出店基準のロジックをデータドリブンで出せるので、エリアマーケティングの部門と事業部で連携し意思決定を行う工程がスムーズになりました。
これまでは、「このエリアで出店できるかどうか」のディスカッション時に抽象度が高い話が展開されやすかったのですが、今は明確な数字を用いてロジックを出せているため、他部署の社内メンバーの納得度が違います。
清水様:
「エリアマーケティングのチームがそういうんだったらいいね」という信頼が生まれていますし、責任領域も明確化しました。さらに意思決定がスムーズになる効果もあったと思います。
フランチャイズ(FC)展開もしていますが、FCの出店サポートでも役に立っています。
FCオーナー様も店舗ビジネスをやったことない方が多く、どこに出せばいいかが分からないケースも少なくないので、出店判断に関する客観的なエビデンスは重要になります。 「当社のデータではこうです」と自信を持って言えますし納得度も出せる点で、ステークホルダーとの合意形成がしやすくなったことも大きなメリットです。
蓄積していくデータを継続的に検証し、さらなる精度向上を目指す。
今後は、出店だけでなく集客にも、データ分析の知見を活用していきたい。
今後の展望について
清水様:
まず、出店戦略の観点で見ると、店舗を増やしつつその結果をMKAに入れて仮説検証できる環境が作れたので、継続的に精度を高めていきたいと思います。

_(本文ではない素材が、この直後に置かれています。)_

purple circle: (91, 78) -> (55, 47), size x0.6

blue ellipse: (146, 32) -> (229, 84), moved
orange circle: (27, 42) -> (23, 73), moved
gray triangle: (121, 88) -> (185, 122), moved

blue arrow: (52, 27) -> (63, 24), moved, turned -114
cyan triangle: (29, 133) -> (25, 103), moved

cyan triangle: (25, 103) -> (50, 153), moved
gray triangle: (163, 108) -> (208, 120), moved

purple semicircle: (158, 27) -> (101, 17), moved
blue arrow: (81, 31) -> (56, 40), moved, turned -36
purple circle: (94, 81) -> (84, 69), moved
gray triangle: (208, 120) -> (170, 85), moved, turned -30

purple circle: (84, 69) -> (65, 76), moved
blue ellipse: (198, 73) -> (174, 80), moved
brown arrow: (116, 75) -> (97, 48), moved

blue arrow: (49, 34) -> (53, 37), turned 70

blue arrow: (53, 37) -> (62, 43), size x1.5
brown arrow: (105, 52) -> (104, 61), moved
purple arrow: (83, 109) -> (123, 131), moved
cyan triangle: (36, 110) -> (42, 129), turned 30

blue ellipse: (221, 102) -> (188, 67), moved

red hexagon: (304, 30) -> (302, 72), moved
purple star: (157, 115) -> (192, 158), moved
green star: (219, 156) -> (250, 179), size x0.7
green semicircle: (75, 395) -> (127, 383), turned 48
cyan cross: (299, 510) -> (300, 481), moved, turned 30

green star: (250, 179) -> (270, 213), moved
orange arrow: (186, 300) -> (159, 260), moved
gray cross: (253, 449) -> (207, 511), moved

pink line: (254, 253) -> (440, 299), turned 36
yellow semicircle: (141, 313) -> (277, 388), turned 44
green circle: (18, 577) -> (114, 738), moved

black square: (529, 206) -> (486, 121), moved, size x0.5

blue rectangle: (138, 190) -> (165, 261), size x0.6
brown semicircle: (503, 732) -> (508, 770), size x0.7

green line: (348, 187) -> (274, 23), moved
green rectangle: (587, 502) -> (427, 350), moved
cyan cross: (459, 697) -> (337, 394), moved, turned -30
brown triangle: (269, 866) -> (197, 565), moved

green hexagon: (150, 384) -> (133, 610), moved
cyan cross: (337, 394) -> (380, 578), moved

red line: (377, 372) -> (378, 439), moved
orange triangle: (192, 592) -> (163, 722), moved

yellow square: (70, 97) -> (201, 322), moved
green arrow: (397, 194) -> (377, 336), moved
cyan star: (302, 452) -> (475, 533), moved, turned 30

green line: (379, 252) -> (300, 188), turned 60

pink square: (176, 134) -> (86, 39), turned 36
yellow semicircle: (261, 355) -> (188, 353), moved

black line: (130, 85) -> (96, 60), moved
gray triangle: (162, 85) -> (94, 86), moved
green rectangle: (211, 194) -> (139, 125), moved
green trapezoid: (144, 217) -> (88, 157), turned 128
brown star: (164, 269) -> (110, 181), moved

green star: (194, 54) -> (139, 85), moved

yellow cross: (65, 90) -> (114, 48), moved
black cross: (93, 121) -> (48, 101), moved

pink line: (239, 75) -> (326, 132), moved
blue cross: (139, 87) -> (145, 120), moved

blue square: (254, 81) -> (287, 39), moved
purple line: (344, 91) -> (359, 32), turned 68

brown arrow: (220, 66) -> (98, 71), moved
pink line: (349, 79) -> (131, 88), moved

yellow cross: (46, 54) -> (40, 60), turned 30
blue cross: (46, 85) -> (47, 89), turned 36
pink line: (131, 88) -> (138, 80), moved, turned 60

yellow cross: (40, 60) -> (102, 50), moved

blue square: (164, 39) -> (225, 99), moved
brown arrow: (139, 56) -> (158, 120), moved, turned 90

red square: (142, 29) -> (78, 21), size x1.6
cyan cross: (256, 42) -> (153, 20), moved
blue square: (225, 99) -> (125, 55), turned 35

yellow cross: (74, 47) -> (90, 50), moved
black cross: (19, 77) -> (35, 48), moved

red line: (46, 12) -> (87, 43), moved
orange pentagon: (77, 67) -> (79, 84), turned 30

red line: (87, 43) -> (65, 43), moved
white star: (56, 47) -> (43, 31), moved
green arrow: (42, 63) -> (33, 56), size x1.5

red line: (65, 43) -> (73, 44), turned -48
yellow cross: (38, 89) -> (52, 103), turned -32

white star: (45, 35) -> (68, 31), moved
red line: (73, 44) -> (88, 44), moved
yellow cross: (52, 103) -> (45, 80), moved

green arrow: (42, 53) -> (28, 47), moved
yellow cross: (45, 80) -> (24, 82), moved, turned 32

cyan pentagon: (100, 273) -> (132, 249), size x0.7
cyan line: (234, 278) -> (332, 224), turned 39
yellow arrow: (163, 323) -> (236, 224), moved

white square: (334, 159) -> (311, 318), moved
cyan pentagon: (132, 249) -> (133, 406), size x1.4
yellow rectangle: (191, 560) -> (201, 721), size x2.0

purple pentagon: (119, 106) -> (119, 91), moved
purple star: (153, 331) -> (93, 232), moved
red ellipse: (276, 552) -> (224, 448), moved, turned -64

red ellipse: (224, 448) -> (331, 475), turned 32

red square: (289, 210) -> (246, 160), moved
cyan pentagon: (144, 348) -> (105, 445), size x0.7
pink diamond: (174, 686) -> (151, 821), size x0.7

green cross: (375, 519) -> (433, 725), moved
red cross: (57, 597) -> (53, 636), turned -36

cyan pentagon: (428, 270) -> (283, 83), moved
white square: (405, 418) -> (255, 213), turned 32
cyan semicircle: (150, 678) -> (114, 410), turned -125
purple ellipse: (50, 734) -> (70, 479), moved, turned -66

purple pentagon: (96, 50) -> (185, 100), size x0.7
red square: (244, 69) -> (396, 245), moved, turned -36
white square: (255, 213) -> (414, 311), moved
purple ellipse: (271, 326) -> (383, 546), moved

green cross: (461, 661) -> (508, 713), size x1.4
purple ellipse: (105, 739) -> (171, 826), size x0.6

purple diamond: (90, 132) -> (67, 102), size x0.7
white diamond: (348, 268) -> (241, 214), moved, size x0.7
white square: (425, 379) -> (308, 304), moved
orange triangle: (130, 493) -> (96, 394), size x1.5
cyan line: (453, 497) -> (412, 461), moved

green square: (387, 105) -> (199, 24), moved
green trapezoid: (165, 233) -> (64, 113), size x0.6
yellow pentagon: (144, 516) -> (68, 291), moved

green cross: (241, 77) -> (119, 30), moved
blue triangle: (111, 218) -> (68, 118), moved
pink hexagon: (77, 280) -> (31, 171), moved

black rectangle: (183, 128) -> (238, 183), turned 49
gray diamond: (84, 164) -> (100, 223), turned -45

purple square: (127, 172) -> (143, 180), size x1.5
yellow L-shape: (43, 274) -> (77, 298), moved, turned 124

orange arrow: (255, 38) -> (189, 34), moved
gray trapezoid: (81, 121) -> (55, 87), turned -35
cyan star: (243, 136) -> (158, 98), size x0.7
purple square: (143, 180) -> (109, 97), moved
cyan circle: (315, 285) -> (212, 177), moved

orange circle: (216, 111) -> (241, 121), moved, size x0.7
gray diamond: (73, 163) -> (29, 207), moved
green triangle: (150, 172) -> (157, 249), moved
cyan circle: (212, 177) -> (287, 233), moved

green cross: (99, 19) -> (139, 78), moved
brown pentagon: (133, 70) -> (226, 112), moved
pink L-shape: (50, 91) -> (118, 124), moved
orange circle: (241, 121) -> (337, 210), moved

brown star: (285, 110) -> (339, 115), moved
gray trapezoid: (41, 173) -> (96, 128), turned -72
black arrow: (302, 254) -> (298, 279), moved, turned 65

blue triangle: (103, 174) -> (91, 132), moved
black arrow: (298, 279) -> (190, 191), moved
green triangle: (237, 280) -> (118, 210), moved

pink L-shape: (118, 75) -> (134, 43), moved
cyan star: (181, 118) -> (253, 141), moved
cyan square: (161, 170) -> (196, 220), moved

店舗数が増えるとトータルでのデータ量も増えてくるので、今後もそれを再度相関分析にかけて定期的にアップデートしていくことで、100店舗から120店舗、それ以降と、また先の景色が見えてくると思います。
また新たな領域、例えば集客でも活用の幅が広げられるのではと感じています。
これまでの出店形態は、マンションの1室であったり事務所兼店舗であったりするケースが多く、その集客はWeb広告がメインでした。新たにテナントインの店舗も出てきており、ウォークインも狙っていきたいため新しい集客戦略を建てなければなりません。
Webだけでなくポスティングやキャンペーンの最適化等、新しい知見が必要になってくるので、そのひとつとしてエリアデータ活用は十分に検討の余地があり、期待しているところです。